So who are we in Mt Albert – who are the people MARA stands for? Bruce Morris offers some statistics which don’t tell the full story… but are still interesting

View from top of Mt Albert

Who is the ‘typical’ Mt Albertian?

[Written August 2017]

IF YOU bang into someone on the streets of Mt Albert who is a 35-year-old Pakeha, probably with a child, working in a professional field earning more than a mate elsewhere and living in her own home with a partner – you have found a typical Mt Albertian.

How do we know that? Easy – statistics.

Well, sort of easy. As British Prime Minister Benjamin Disraeli once noted (with Mark Twain spreading the wisdom to a wider audience), “There are three kinds of lies: lies, damned lies, and statistics.”

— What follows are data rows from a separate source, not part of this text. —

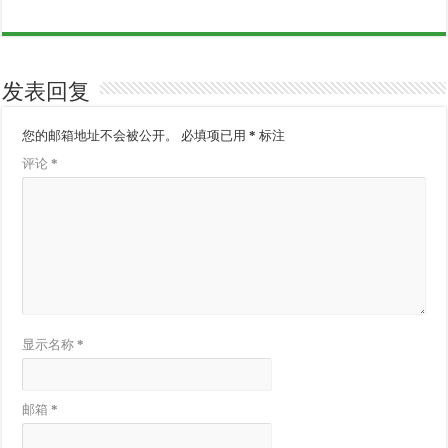
发表回复
您的邮箱地址不会被公开。
必填项已用
*
标注
评论
*
显示名称
*
邮箱
*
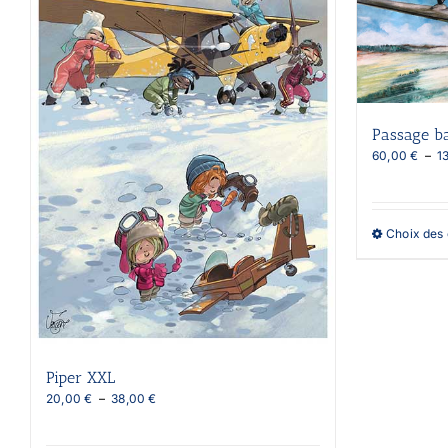
Passage b
60,00
€
–
1
Choix des 
Piper XXL
Plage
20,00
€
–
38,00
€
de
prix :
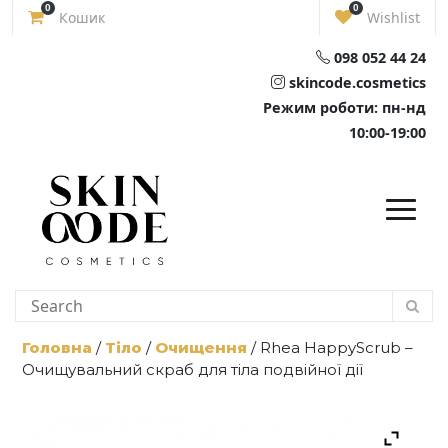
Skip
0
0
Кошик
Wishlist
to
content
098 052 44 24
skincode.cosmetics
Режим роботи: пн-нд
10:00-19:00
Головна
/
Тіло
/
Очищення
/ Rhea HappyScrub –
Очищувальний скраб для тіла подвійної дії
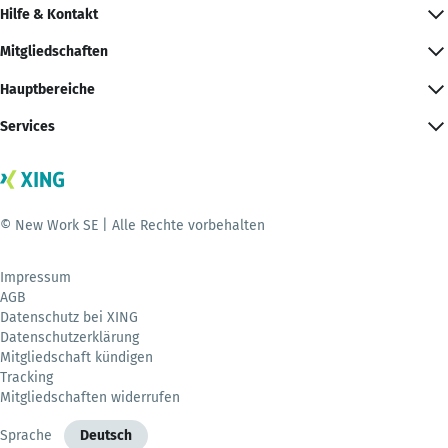
Hilfe & Kontakt
Mitgliedschaften
Hauptbereiche
Services
© New Work SE | Alle Rechte vorbehalten
Impressum
AGB
Datenschutz bei XING
Datenschutzerklärung
Mitgliedschaft kündigen
Tracking
Mitgliedschaften widerrufen
Sprache
Deutsch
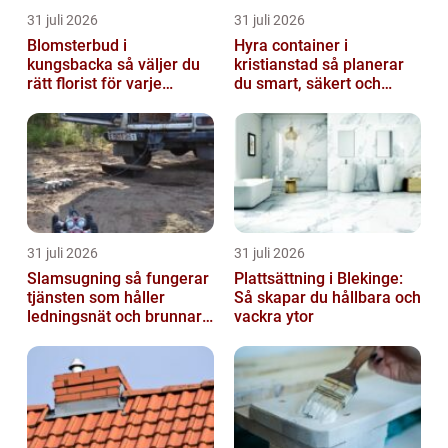
31 juli 2026
31 juli 2026
Blomsterbud i
Hyra container i
kungsbacka så väljer du
kristianstad så planerar
rätt florist för varje
du smart, säkert och
tillfälle
miljövänligt
31 juli 2026
31 juli 2026
Slamsugning så fungerar
Plattsättning i Blekinge:
tjänsten som håller
Så skapar du hållbara och
ledningsnät och brunnar i
vackra ytor
form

No one would accuse Statistics NZ of being involved in some sort of conspiracy, however, and the census is the most reliable way we have to identify the people who live in our neighbourhood and how they manage their lives.

So how do we measure up?

To start with, Mt Albert can mean different things to different people. The old Mt Albert borough – and then city – stretched from Owairaka and Sandringham north through Morningside to Kingsland. But the boundaries became rather blurred when Mt Albert became part of Auckland City Council in 1989 – and even more hazy when the supercity arrived in 2011.

The census results are based on “Mt Albert Central”, which Statistics NZ has decided lies broadly between Mt Albert Rd and St Lukes Rd, taking in parts of Carrington to the north-west and more or less Alberton House and MAGS in the east.

It’s a curious delineation because it ignores all those streets on the southern side of Mt Albert Rd (Summit Drive, Ferner Ave, Allendale Rd, for example) that most people would see as part of the heart of the suburb.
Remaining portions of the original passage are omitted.